H.R. 3441, known as the "Save Local Business Act," would amend the National Labor Relations Act (NLRA) and the Fair Labor Standards Act (FLSA) to state that an employer will be considered a joint employer in relation to an employee only if it directly, actually, and immediately, and not in a limited and routine manner, exercises significant control over essential terms and conditions of employment, such as:
- Hiring employees;
- Discharging employees;
- Determining individual employee rates of pay and benefits;
- Supervising employees on a daily basis;
- Assigning individual work schedules, positions and tasks; and
- Administering employee discipline.
This definition would significantly narrow existing interpretations under the FLSA and the NLRA (as laid out in the Browning-Ferris decision), which do not require direct and immediate control over terms and conditions of employment to establish a joint-employer relationship. Instead, a joint-employer relationship can exist if the employer has indirect control over terms and conditions of employment or simply reserves the right to exercise such control.
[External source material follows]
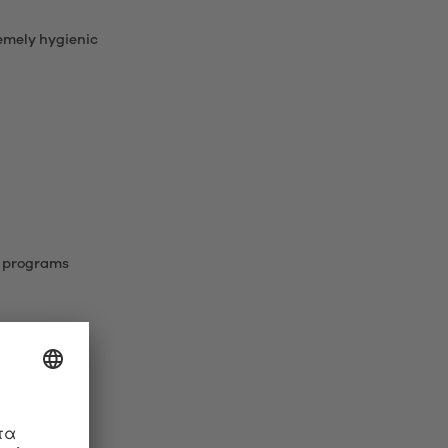
remely hygienic
on programs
The bill passed 242-181. Significantly, eight Democrats crossed party lines to vote in favor of the bill - a notable feat in today's polarized legislature that suggests the bill may have a chance of passing the Senate. However, it faces more of an uphill battle in the upper chamber, where a 60-vote majority would be required to bypass an expected filibuster.
Even if the "Save Local Business Act" does not become law, chances are good the National Labor Relations Board (NLRB), with its new Republican majority will overturn its Browning-Ferris ruling anyway.